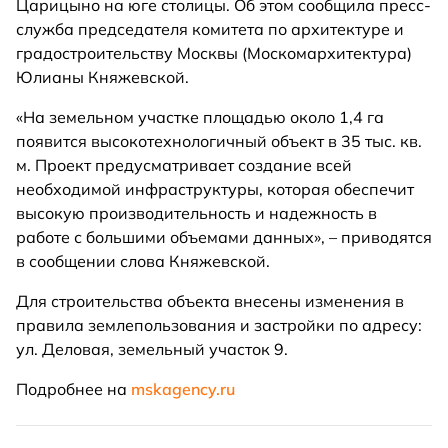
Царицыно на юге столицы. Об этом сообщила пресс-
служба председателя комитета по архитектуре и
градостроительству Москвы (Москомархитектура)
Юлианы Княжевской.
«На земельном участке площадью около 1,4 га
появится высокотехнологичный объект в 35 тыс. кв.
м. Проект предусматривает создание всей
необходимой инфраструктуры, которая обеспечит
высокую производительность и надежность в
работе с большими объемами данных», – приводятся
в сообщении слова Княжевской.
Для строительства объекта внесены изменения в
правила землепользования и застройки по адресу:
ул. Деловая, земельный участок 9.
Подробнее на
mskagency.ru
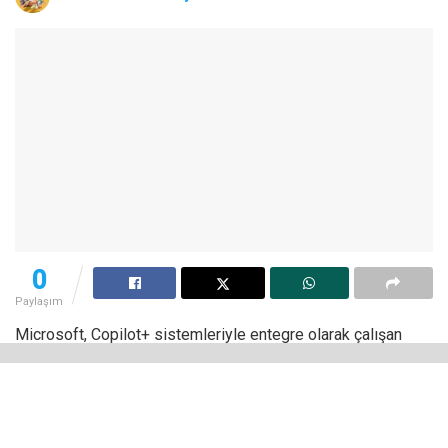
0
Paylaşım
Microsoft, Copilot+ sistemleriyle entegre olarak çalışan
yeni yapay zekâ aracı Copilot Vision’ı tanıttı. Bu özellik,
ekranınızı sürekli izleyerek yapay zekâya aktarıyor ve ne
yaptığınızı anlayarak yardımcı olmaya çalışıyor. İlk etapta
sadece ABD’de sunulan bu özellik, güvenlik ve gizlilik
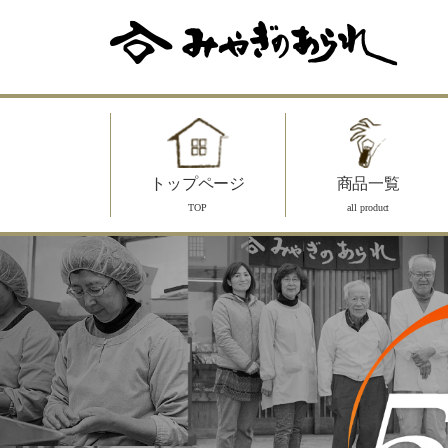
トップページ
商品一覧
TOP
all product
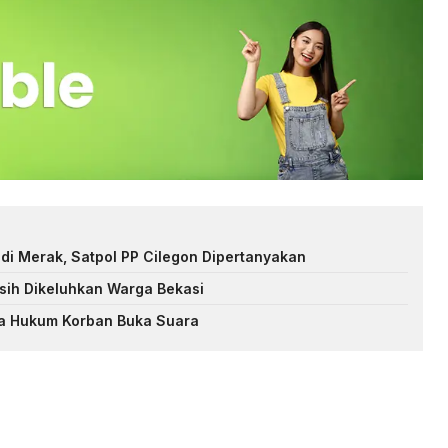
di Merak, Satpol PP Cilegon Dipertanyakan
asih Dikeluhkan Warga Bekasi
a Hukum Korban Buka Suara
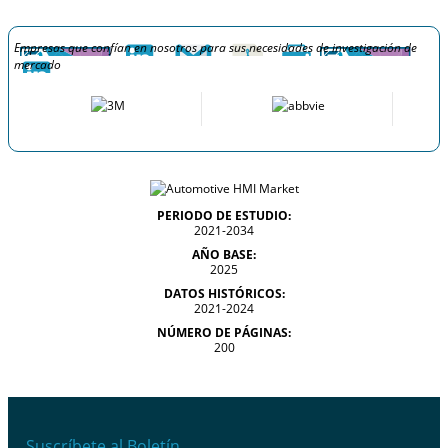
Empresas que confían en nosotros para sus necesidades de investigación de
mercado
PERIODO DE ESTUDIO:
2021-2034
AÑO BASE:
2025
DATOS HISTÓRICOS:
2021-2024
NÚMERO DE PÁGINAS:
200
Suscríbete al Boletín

::::::::::

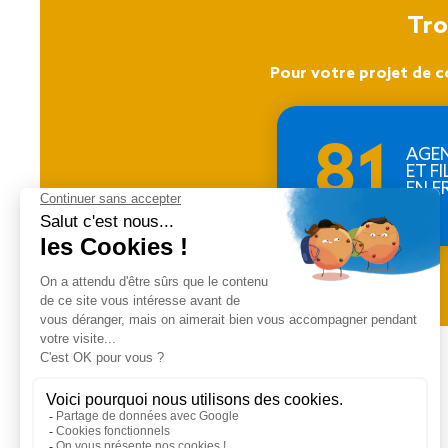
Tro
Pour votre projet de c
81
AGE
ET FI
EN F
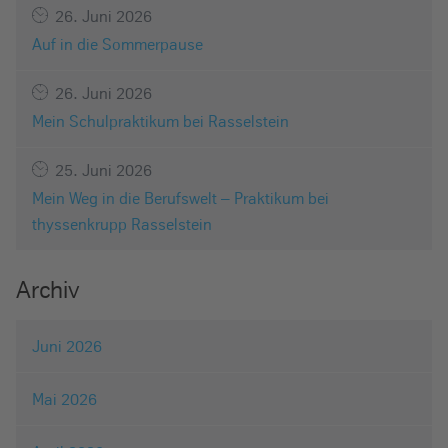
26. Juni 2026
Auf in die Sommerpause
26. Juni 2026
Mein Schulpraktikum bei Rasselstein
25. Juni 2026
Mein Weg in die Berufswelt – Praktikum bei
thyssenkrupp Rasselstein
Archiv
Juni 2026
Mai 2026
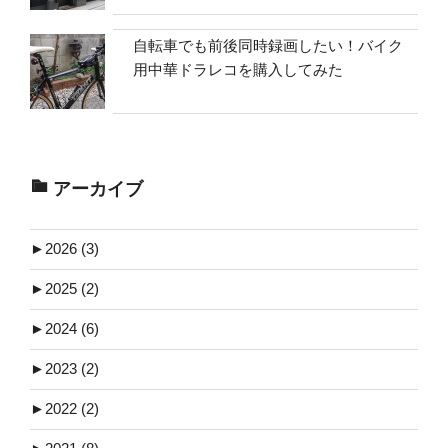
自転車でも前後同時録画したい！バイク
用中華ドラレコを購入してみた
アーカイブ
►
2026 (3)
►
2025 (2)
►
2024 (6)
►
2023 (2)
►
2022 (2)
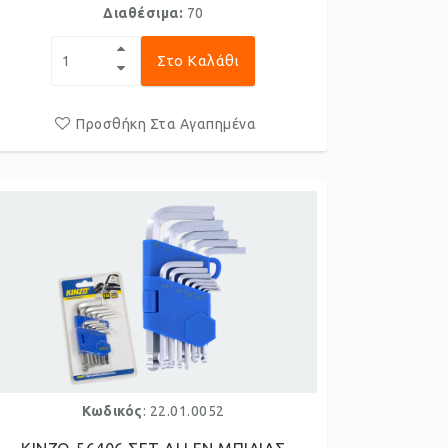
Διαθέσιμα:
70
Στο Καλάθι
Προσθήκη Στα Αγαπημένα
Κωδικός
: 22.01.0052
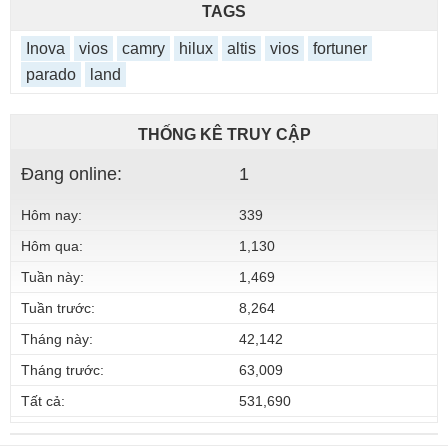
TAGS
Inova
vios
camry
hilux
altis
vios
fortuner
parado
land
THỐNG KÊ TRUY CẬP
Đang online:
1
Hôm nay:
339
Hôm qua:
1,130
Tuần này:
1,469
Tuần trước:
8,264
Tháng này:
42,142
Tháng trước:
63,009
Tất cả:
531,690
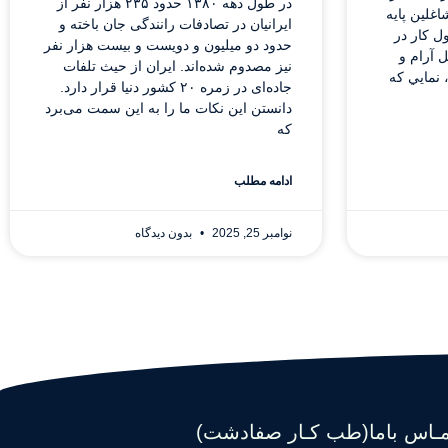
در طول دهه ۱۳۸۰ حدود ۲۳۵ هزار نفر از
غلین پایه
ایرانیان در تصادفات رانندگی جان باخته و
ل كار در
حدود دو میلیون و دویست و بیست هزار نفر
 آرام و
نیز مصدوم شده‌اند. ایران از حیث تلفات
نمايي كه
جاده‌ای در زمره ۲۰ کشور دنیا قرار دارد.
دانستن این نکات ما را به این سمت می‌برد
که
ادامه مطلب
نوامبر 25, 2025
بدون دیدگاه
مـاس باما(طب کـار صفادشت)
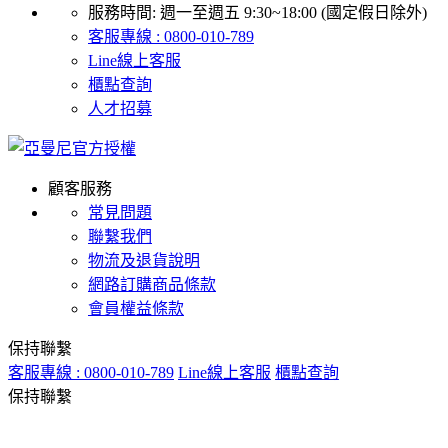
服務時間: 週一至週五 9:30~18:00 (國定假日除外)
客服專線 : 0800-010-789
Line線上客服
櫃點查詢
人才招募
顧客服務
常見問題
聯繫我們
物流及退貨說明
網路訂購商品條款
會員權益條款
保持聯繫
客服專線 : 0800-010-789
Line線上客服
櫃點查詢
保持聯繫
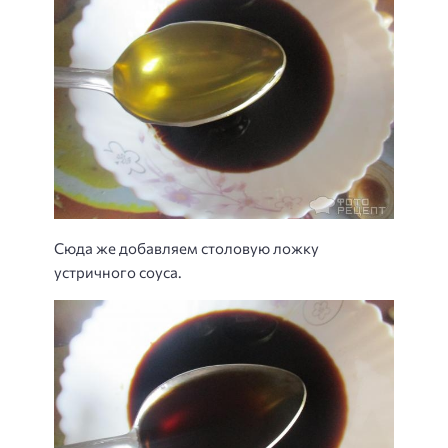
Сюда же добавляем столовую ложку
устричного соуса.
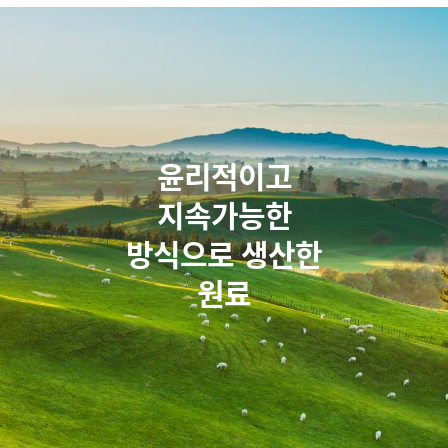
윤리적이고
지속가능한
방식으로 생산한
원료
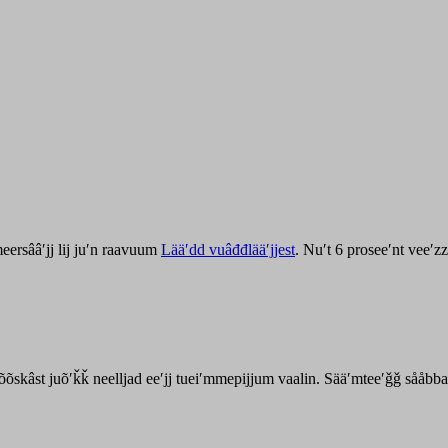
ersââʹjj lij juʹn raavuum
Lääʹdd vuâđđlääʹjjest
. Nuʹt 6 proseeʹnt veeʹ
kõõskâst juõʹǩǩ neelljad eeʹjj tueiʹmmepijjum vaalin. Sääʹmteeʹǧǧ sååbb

::::::::::

Work to be completed: The total, and only the total: count the lines above that contain "Copilot".

Written solution: 2